[Start of section]
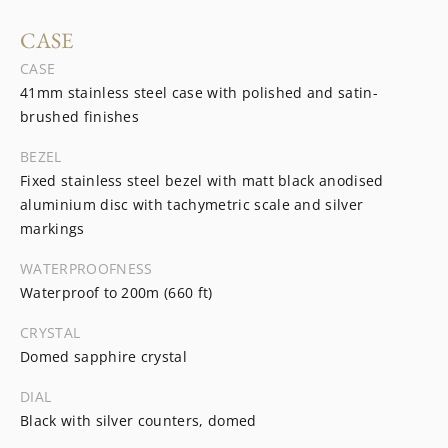
CASE
CASE
41mm stainless steel case with polished and satin-
brushed finishes
BEZEL
Fixed stainless steel bezel with matt black anodised
aluminium disc with tachymetric scale and silver
markings
WATERPROOFNESS
Waterproof to 200m (660 ft)
CRYSTAL
Domed sapphire crystal
DIAL
Black with silver counters, domed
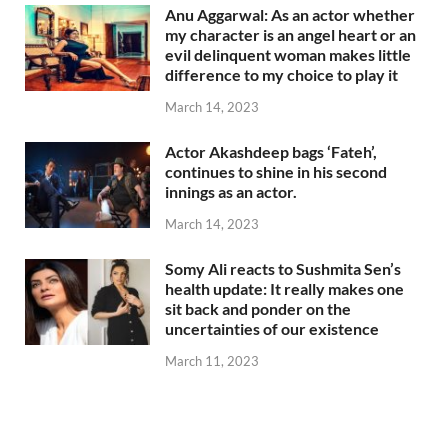
Anu Aggarwal: As an actor whether
my character is an angel heart or an
evil delinquent woman makes little
difference to my choice to play it
March 14, 2023
Actor Akashdeep bags ‘Fateh’,
continues to shine in his second
innings as an actor.
March 14, 2023
Somy Ali reacts to Sushmita Sen’s
health update: It really makes one
sit back and ponder on the
uncertainties of our existence
March 11, 2023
[End of section]
**Your task:** All of the data should come back exactly as written, but without pictures.

**Task answer:**
CASE
CASE
41mm stainless steel case with polished and satin-
brushed finishes
BEZEL
Fixed stainless steel bezel with matt black anodised
aluminium disc with tachymetric scale and silver
markings
WATERPROOFNESS
Waterproof to 200m (660 ft)
CRYSTAL
Domed sapphire crystal
DIAL
Black with silver counters, domed
Anu Aggarwal: As an actor whether
my character is an angel heart or an
evil delinquent woman makes little
difference to my choice to play it
March 14, 2023
Actor Akashdeep bags ‘Fateh’,
continues to shine in his second
innings as an actor.
March 14, 2023
Somy Ali reacts to Sushmita Sen’s
health update: It really makes one
sit back and ponder on the
uncertainties of our existence
March 11, 2023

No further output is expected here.